Extracted data:
-------------------------
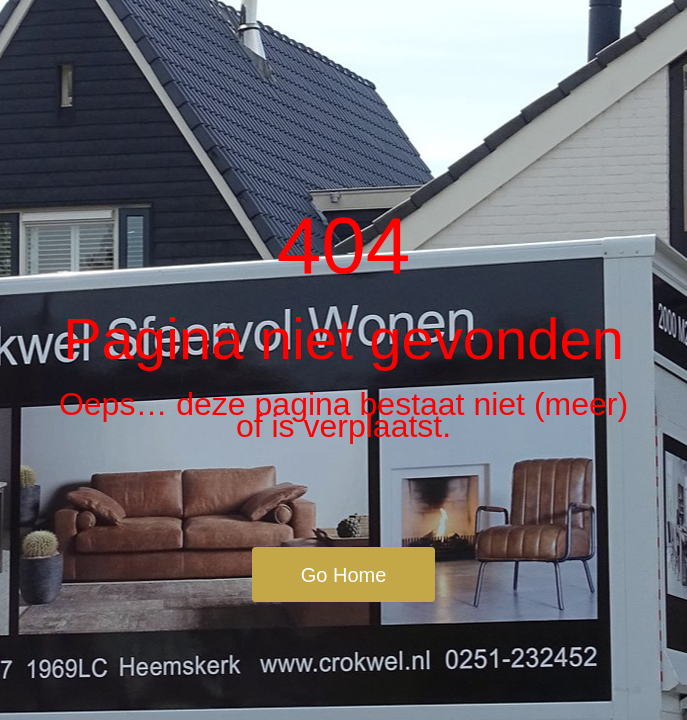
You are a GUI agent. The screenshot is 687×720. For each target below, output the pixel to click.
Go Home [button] (344, 575)
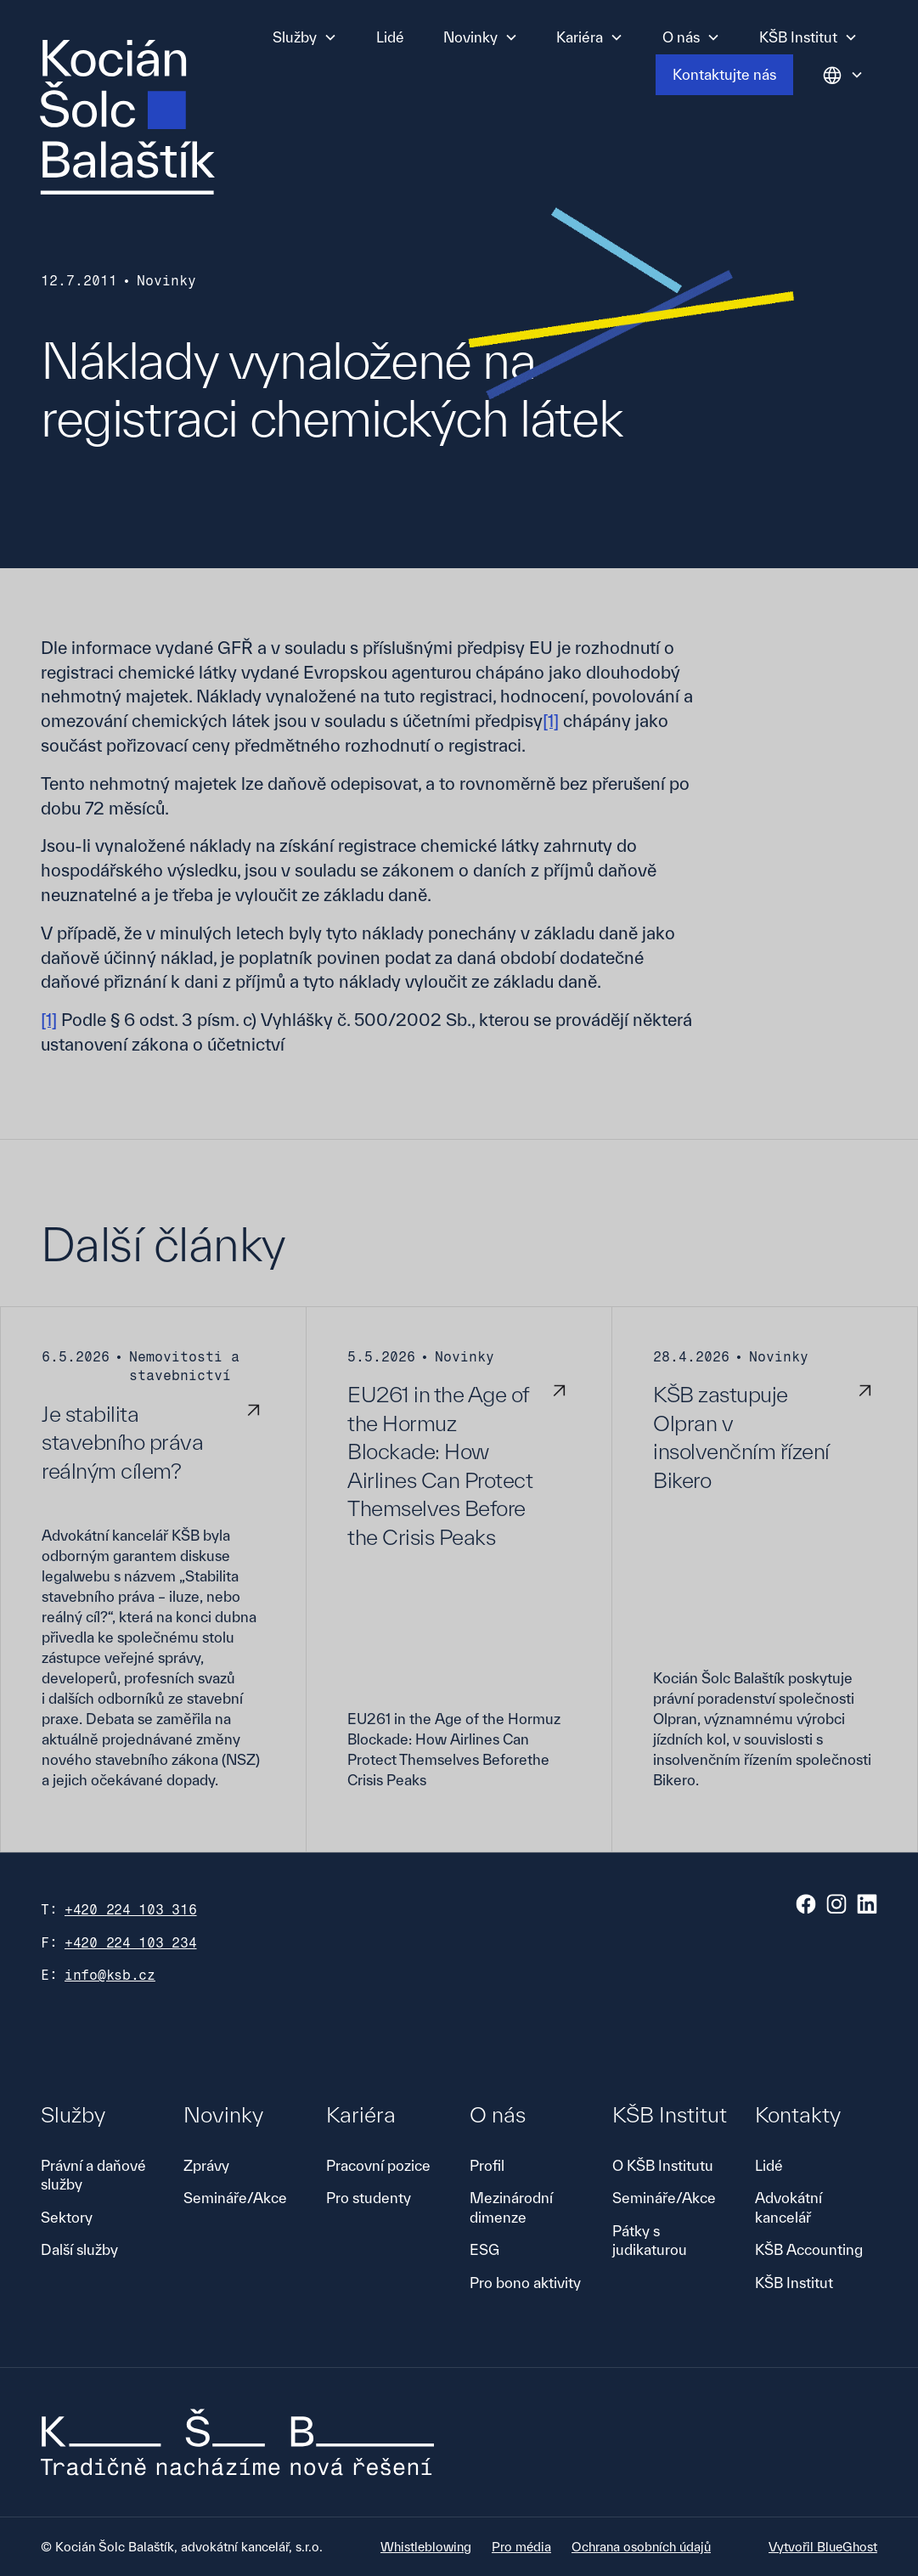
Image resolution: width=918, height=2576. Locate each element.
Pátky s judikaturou (649, 2240)
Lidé (390, 37)
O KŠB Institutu (662, 2165)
-------------------------
Activity: Your copy should hold exactly the lines from the one with "Go Home [button] (344, 575)" through the final line of the records, both ends included, and no pictures.

Written solution:
Go Home [button] (344, 575)
Image resolution: width=918, height=2576. Locate each element.
Pátky s judikaturou (649, 2240)
Lidé (390, 37)
O KŠB Institutu (662, 2165)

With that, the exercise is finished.